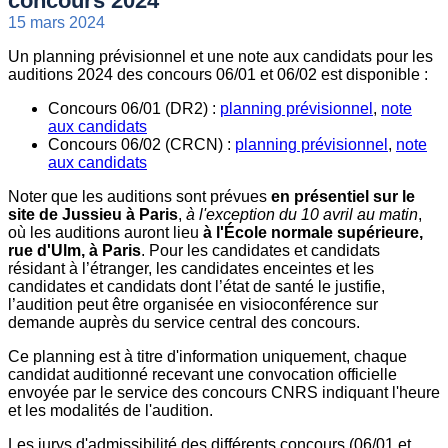
concours 2024
15 mars 2024
Un planning prévisionnel et une note aux candidats pour les
auditions 2024 des concours 06/01 et 06/02 est disponible :
Concours 06/01 (DR2) :
planning prévisionnel
,
note
aux candidats
Concours 06/02 (CRCN) :
planning prévisionnel
,
note
aux candidats
Noter que les auditions sont prévues
en présentiel sur le
site de Jussieu à Paris
,
à l'exception du 10 avril au matin
,
où les auditions auront lieu
à l'École normale supérieure,
rue d'Ulm, à Paris
. Pour les candidates et candidats
résidant à l’étranger, les candidates enceintes et les
candidates et candidats dont l’état de santé le justifie,
l’audition peut être organisée en visioconférence sur
demande auprès du service central des concours.
Ce planning est à titre d'information uniquement, chaque
candidat auditionné recevant une convocation officielle
envoyée par le service des concours CNRS indiquant l'heure
et les modalités de l'audition.
Les jurys d'admissibilité des différents concours (06/01 et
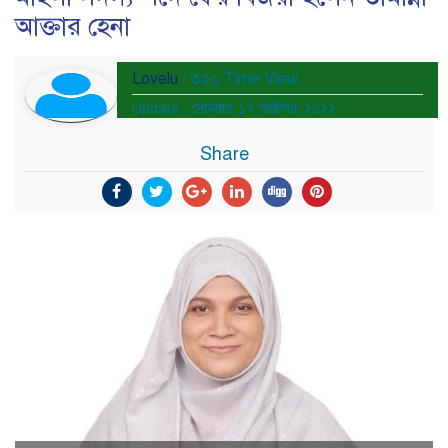
আক্তার হেনা
Lovelu
/ ৩২০ Time View
Update : সোমবার, ১৭ অক্টোবর, ২০২২
Share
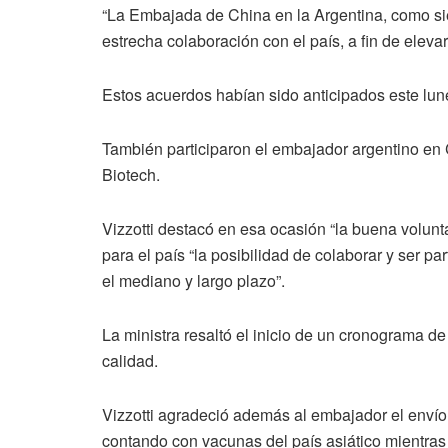
“La Embajada de China en la Argentina, como si
estrecha colaboración con el país, a fin de eleva
Estos acuerdos habían sido anticipados este lune
También participaron el embajador argentino en 
Biotech.
Vizzotti destacó en esa ocasión “la buena volunta
para el país “la posibilidad de colaborar y ser p
el mediano y largo plazo”.
La ministra resaltó el inicio de un cronograma d
calidad.
Vizzotti agradeció además al embajador el envío 
contando con vacunas del país asiático mientras 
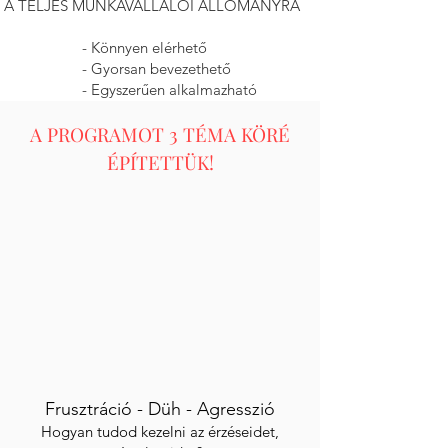
A TELJES MUNKAVÁLLALÓI ÁLLOMÁNYRA
- Könnyen elérhető
- Gyorsan bevezethető
- Egyszerűen alkalmazható
A PROGRAMOT 3 TÉMA KÖRÉ
ÉPÍTETTÜK!
Frusztráció -
Düh -
Agresszió
Hogyan tudod kezelni az érzéseidet,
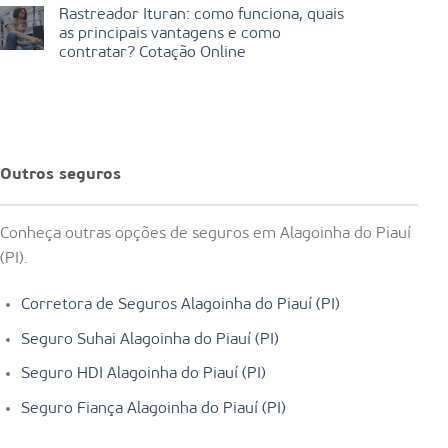
Rastreador Ituran: como funciona, quais
as principais vantagens e como
contratar? Cotação Online
Outros seguros
Conheça outras opções de seguros em Alagoinha do Piauí
(PI).
Corretora de Seguros Alagoinha do Piauí (PI)
Seguro Suhai Alagoinha do Piauí (PI)
Seguro HDI Alagoinha do Piauí (PI)
Seguro Fiança Alagoinha do Piauí (PI)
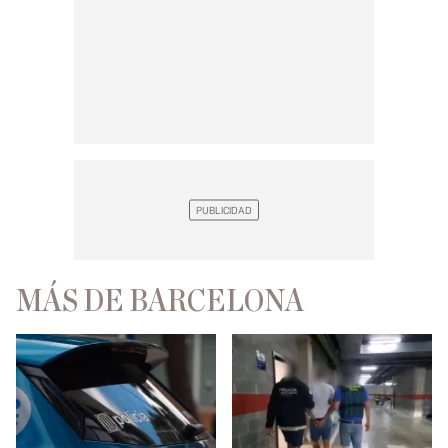
MÁS DE BARCELONA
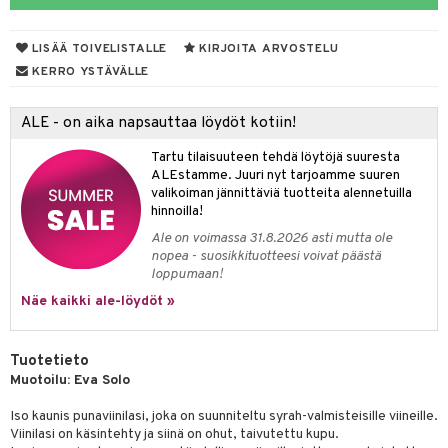
& Maustemyllyt
LISÄÄ TOIVELISTALLE
KIRJOITA ARVOSTELU
way / Outdoor
KERRO YSTÄVÄLLE
slaatikot
utarvikkeet
ALE - on aika napsauttaa löydöt kotiin!
lot
uvadit & Kulhot
Tartu tilaisuuteen tehdä löytöjä suuresta
moskannut
 & Siivous
ALEstamme. Juuri nyt tarjoamme suuren
valikoiman jännittäviä tuotteita alennetuilla
mosmukit
& Leivontavuoat
hinnoilla!
Ale on voimassa 31.8.2026 asti mutta ole
nopea - suosikkituotteesi voivat päästä
tyisveitset
& Baaritarvikkeet
loppumaan!
Näe kaikki ale-löydöt »
ttiöveitset
ktroniikka
rinta- & Vihannesveitset
one
Tuotetieto
kkuulaudat
uone
uoneen sisustus
Muotoilu: Eva Solo
päveitset
one
oneen tarvikkeita
oneen koristelu
Iso kaunis punaviinilasi, joka on suunniteltu syrah-valmisteisille viineille.
Viinilasi on käsintehty ja siinä on ohut, taivutettu kupu.
tsenteroittimet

------------------------------------------------

Task to complete | Whenever the word "candidats" occurs in a line above, copy that line.

Answer to this exercise |
Un planning prévisionnel et une note aux candidats pour les
aux candidats
aux candidats
. Pour les candidates et candidats
candidates et candidats dont l’état de santé le justifie,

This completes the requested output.